Polyphenols are the most abundant bioactive compounds with antioxidant activity, and consist of a wide range of biomolecules, such as simple phenols, phenolic acids, flavonoids, polymeric phenolics, and anthocyanins (Kanellis and Manganaris, 2014). Based on the structure of their basic skeleton, the main phenolic compounds are phenolic acids, flavonoids and anthocyanins (Lima et al., 2014). Phenol-explore database summarizes more than 35,000 content values for 500 different polyphenols in over 400 foods (http://phenol-explorer.eu/). Anthocyanins are vacuolar pigments usually present in the skin of fruits responsible for fruit color in several species (e.g., berries, grape, cherry, pomegranate, plum, apple) giving their characteristic red, blue or purple pigmentation. Other compounds of this category that are less studied in horticultural crops are lignans, stilbenes, tannins, coumarins, and lignins. In line with findings on AsA, landraces and unexplored cultivars accumulate such compounds at high levels providing a valuable tool toward sustainable breeding for the development of nutritionally-enriched cultivars. On the other hand, high concentrations of TPs may result to unpalatable bitter or astringent tastes (Lesschaeve and Noble, 2005) that may or not be related to browning coloration in fruit and vegetables (Cantín et al., 2011; Saeed et al., 2014). In particular, soft fruits (strawberry, blackberry, blueberry, raspberry) are generally characterized by appreciably high antioxidant potential but such fruit cannot be widely available due to short shelf-life or consumption is limited due to undesirable organoleptic characteristics being bitter, sour or astringent (i.e., aronia, cornelian cherry, or hyppophaes) (reviewed in Manganaris et al., 2014).
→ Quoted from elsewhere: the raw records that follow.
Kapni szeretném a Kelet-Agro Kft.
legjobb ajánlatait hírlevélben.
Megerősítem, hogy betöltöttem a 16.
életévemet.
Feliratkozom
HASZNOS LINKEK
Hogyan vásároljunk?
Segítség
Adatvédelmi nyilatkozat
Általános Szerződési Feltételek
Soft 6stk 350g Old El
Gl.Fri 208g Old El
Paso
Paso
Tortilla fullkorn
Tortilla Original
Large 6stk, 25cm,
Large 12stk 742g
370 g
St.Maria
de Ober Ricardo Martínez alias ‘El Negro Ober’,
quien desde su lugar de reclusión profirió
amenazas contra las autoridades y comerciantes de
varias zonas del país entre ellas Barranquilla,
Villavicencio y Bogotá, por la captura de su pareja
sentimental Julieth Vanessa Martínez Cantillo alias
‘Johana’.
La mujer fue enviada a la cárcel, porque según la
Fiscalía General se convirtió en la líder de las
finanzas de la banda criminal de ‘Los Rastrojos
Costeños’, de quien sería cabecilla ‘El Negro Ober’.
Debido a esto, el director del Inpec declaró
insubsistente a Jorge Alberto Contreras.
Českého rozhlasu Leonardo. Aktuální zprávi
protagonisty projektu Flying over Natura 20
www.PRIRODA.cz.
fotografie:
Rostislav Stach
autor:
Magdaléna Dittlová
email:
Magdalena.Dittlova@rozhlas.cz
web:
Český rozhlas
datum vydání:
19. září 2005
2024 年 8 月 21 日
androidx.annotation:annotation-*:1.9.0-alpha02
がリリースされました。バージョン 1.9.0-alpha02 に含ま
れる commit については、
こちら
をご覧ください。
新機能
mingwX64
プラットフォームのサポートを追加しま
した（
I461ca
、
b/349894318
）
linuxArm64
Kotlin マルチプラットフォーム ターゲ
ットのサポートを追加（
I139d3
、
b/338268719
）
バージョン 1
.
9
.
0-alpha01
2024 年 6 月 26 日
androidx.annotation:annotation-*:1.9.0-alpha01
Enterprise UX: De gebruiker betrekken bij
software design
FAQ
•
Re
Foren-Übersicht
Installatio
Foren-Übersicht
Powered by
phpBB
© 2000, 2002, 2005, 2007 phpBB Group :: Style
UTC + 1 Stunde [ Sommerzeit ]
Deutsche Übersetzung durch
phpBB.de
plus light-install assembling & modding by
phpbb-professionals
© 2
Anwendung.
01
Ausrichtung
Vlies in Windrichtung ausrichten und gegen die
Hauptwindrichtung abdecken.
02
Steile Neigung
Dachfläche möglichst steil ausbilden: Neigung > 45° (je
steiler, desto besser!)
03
Apple (Malus × domestica) is the most important temperate fruit crop. Notably, high genetic variability in polyphenolic compounds within apple germplasm exist. Comparing wild germplasm with commercial cultivars, total polyphenolic content was found to vary significantly within Malus sieversii and Malus × domestica germplasm (up to 9-fold in the flesh, and up to 4- in the peel), with the wild genotypes of Malus sieversii generally containing higher concentrations in individual polyphenol groups (Volz and McGhie, 2011). Breeding and germplasm conservation strategies aim to improve polyphenolic for enhancing quality traits related to phenylpropanoid pathway (color, aroma, disease resistance, and browning disorders) of elite modern cultivars (Wojdyło et al., 2008).
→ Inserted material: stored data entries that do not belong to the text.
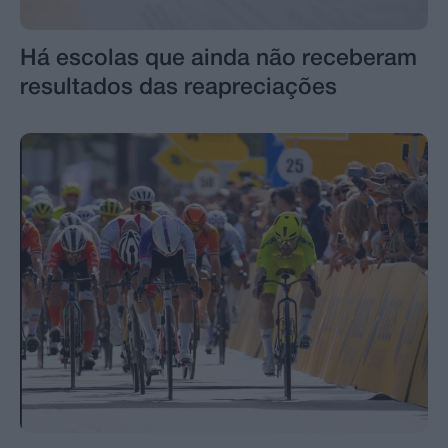
Há escolas que ainda não receberam
resultados das reapreciações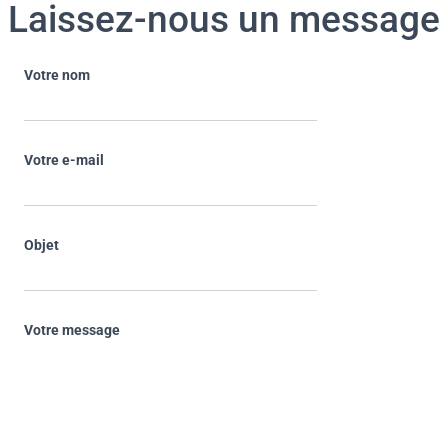
Laissez-nous un message
Votre nom
Votre e-mail
Objet
Votre message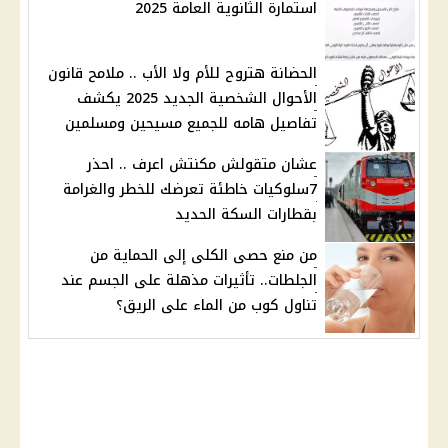
استمارة الثانوية العامة 2025
الحضانة هتروح للأم ولا الأب .. ملامح قانون
الأحوال الشخصية الجديد 2025 يكشف
تفاصيل هامه للجميع مسيحين ومسلمين
عشان متقولش مكنتش اعرف .. احذر
7سلوكيات خاطئة تعرضك للخطر والغرامة
بقطارات السكة الحديد
من منع حصى الكلى إلى الحماية من
الجلطات.. تأثيرات مذهلة على الجسم عند
تناول كوب من الماء على الريق؟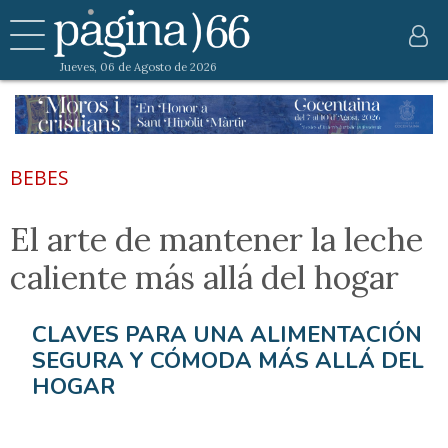
Jueves, 06 de Agosto de 2026
BEBES
El arte de mantener la leche
caliente más allá del hogar
CLAVES PARA UNA ALIMENTACIÓN
SEGURA Y CÓMODA MÁS ALLÁ DEL
HOGAR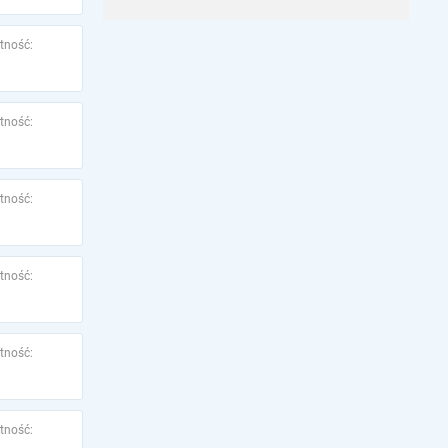
tność:
tność:
tność:
tność:
tność:
tność:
The availability of the draft apple genome sequence (Velasco et al., 2010) caused a boost in apple genetics providing new tools for candidate gene detection. Over 50 metabolites, peel- and flesh-related, from the phenylpropanoid pathway were found to collocate with a certain QTL hotspot in linkage group 16, that contains a structural gene of the pathway, leucoanthocyanidin reductase (LAR), indicating that this gene may play a pivotal role in regulating the pathway (Khan et al., 2012). A feedback regulation of proanthocyanidin (PA) biosynthesis has been proposed, according to which low PA levels may enhance the transcription of structural biosynthetic genes of the pathways, such as LAR (Henry-Kirk et al., 2012).
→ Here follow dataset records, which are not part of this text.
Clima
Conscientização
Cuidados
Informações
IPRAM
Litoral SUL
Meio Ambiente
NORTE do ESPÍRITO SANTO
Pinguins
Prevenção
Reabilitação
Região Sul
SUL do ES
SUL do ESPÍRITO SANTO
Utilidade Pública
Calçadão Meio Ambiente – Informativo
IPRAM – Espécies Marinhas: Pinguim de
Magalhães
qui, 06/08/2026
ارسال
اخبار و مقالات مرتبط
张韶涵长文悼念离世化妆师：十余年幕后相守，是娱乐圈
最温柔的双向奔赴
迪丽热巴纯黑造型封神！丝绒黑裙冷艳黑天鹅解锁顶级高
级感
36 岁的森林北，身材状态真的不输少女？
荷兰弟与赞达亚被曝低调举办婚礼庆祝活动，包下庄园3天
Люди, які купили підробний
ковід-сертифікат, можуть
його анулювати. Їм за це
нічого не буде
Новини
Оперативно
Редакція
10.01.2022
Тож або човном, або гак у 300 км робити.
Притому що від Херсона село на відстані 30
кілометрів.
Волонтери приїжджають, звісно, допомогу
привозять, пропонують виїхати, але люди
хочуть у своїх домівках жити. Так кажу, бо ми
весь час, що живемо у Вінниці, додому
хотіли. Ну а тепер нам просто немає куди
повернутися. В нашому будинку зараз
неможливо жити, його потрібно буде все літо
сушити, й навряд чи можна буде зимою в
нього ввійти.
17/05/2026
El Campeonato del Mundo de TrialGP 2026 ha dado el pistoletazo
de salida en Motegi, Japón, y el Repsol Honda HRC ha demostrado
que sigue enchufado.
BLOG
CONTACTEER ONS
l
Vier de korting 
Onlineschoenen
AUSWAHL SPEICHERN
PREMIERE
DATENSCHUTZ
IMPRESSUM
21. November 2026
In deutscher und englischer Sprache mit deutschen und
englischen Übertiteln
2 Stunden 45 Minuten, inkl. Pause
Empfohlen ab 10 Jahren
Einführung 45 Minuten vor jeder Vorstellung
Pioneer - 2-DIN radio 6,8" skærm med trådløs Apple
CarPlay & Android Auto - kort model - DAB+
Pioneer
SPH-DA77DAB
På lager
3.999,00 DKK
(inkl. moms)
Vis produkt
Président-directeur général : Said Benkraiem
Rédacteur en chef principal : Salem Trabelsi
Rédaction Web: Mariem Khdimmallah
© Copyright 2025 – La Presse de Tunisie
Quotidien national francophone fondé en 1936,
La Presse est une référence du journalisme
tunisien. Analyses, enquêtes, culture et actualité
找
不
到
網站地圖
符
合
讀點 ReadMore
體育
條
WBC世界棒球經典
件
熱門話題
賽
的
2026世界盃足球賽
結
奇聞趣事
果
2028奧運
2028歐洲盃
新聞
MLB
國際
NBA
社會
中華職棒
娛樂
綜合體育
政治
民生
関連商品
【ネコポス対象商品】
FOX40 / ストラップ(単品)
Notably, over the last decade, red pigmentation of apples has received considerable attention and new red-fleshed apple cultivars have been released into the market, being considered of higher nutritional value (high anthocyanin levels). Cyanidin 3-O-galactoside is the dominant anthocyanin in both flesh and skin (Volz et al., 2014). Based on recent advances, anthocyanin accumulation can be regulated by three main mechanisms: (1) the anthocyanin biosynthetic pathway, (2) the transcription regulation through the MYB protein that affects anthocyanin biosynthesis during fruit growth and development, and (3) the anthocyanin transport from cytosol where it is synthesized to the vacuole where it is stored (Espley et al., 2009; Hu et al., 2016). Stable QTLs for polyphenolic content have been identified in apples and SNP-derived markers have been developed for polyphenolic-rich cultivars (Chagné et al., 2012, 2016). Using a transgenic/cisgenic approach, the integration of the dominant red-flesh MYB allele of the transcription factor MYB10 resulted in apples with significantly higher levels of foliar, flower and fruit (especially in the peel) anthocyanins in the transgenic red-fleshed apples (Espley et al., 2013).
Except for apple, a significant diversity in phenolic compounds among different genotypes of commodities of high nutritional value, such as soft fruits (Stephens et al., 2009; Stevenson and Scalzo, 2012) and pomegranates has been recorded. “Wonderful” and “Hicaznar” global pomegranate cultivars possessed higher total phenolic concentrations compared to local cultivars, grown in Spain (Legua et al., 2016). This is the case also for other commercially important fruit commodities, as apricot (Sochor et al., 2011), and peach (Kwon et al., 2015). Notably, the reference nectarine cultivar “Big Top,” that is highly appreciated by the consumers due to exceptional qualitative attributes, was characterized by low antioxidant capacity (Drogoudi et al., 2016). Late-harvested compared to early- harvested cultivars, tended to be characterized by higher polyphenolic contents (Font i Forcada et al., 2014; Drogoudi et al., 2016).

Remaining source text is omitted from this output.